A cataract is a cloudy area in the normally clear lens of the eye.

The lens is a tissue located behind the pupil that is responsible for focusing light into the retina (the back of the eye). A cataract usually forms as you get older. As a cataract grows and clouds more of the lens you may find that performing normal tasks, such as reading and driving, become more difficult.

Symptoms of cataracts may include:
 

  • Vision that is cloudy, blurry, foggy, or filmy
  • Sudden nearsightedness or sudden improvement in close-up vision
  • Changes in the way you see color, especially yellow
  • Problems driving at night because oncoming headlights are distracting
  • Double vision

What causes it?

The most common type of cataract occurs as we age. There are also cataracts that develop in babies (congenital cataracts), cataracts that occur as a result of disease (diabetes, for example), taking certain medications or exposure to toxic substance, and cataracts that form after an injury to the eye. Cataracts occur when there is a buildup of protein in which makes the lens cloudy. No one knows what causes the buildup of protein, although research indicates that exposure to ultraviolet (UV) light, diet, smoking, consuming large amounts of alcohol, and exposure to air pollution, may be factors.

How is it treated?

Cataracts are removed during surgery. Cataract surgery is the most common operation performed in the U.S., and is considered one of the safest. Nearly 98% of all cataract surgeries are completed each year without serious complications. During cataract surgery, the surgeon removes the clouded lens and replaces it with a plastic lens, called an intraocular lens (IOL).

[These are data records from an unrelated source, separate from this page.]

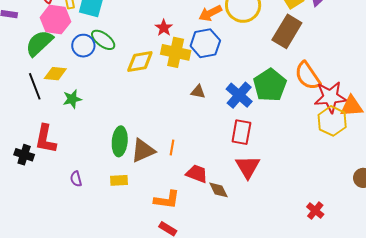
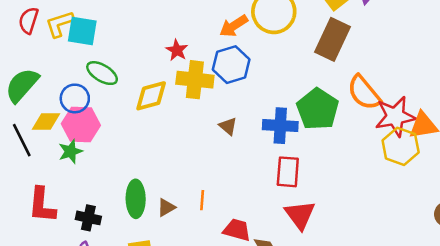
pink hexagon: (55, 20) -> (81, 124), moved
blue circle: (83, 46) -> (75, 98), moved
brown triangle: (198, 92) -> (228, 126), turned 35
blue cross: (239, 95) -> (280, 126), turned -32
brown triangle: (143, 151) -> (166, 207), size x0.6
black cross: (24, 155) -> (88, 218), moved

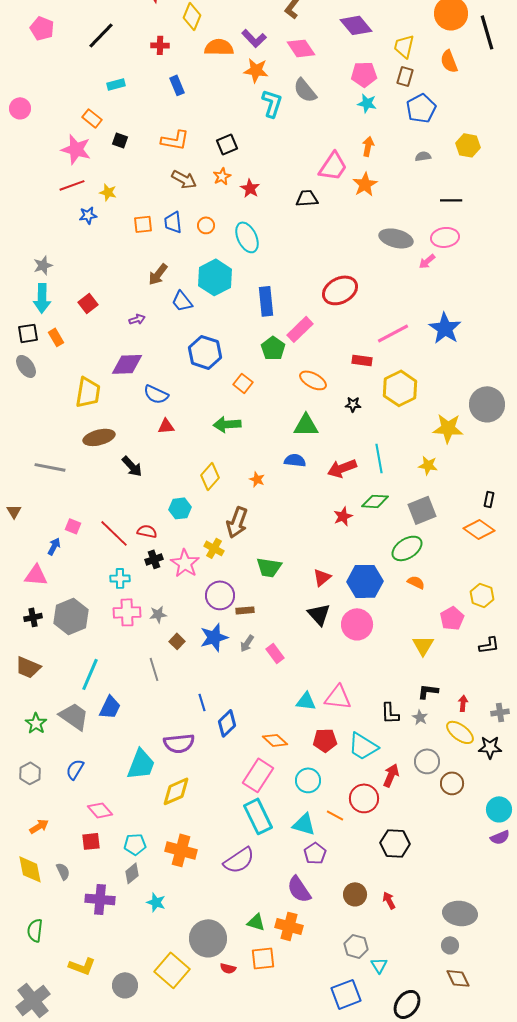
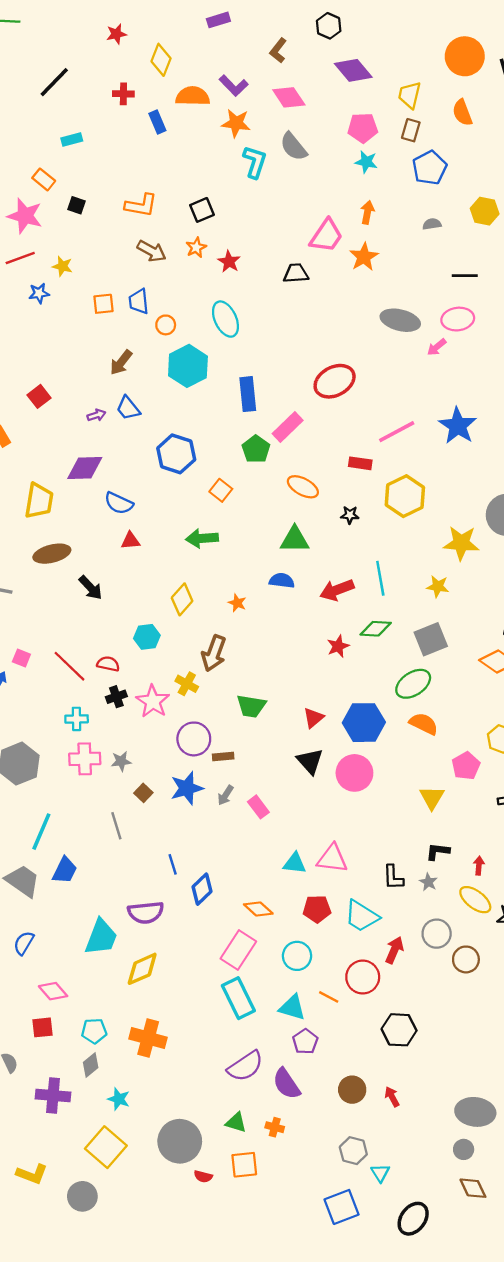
blue rectangle: (177, 85) -> (157, 122), moved
orange circle: (206, 225) -> (166, 325), moved
blue trapezoid: (182, 301) -> (128, 408), moved
orange semicircle: (416, 582) -> (424, 724), size x1.4
purple semicircle: (239, 860) -> (245, 1066), moved
orange cross: (289, 926) -> (275, 1127), size x0.6
yellow square: (172, 970) -> (106, 1147), moved

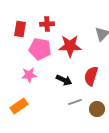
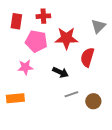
red semicircle: (91, 76) -> (87, 57), moved
orange rectangle: (19, 106) -> (15, 98), turned 30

The IOLs implanted today usually provide very good vision. After cataract surgery is completed you are likely to be less dependent on eyeglasses. Cataract surgery is usually performed under local anesthesia in an outpatient operating room, so you don’t have to stay in the hospital. Surgeons usually don’t remove cataracts in both eyes at the same time. You will be scheduled for separate surgeries.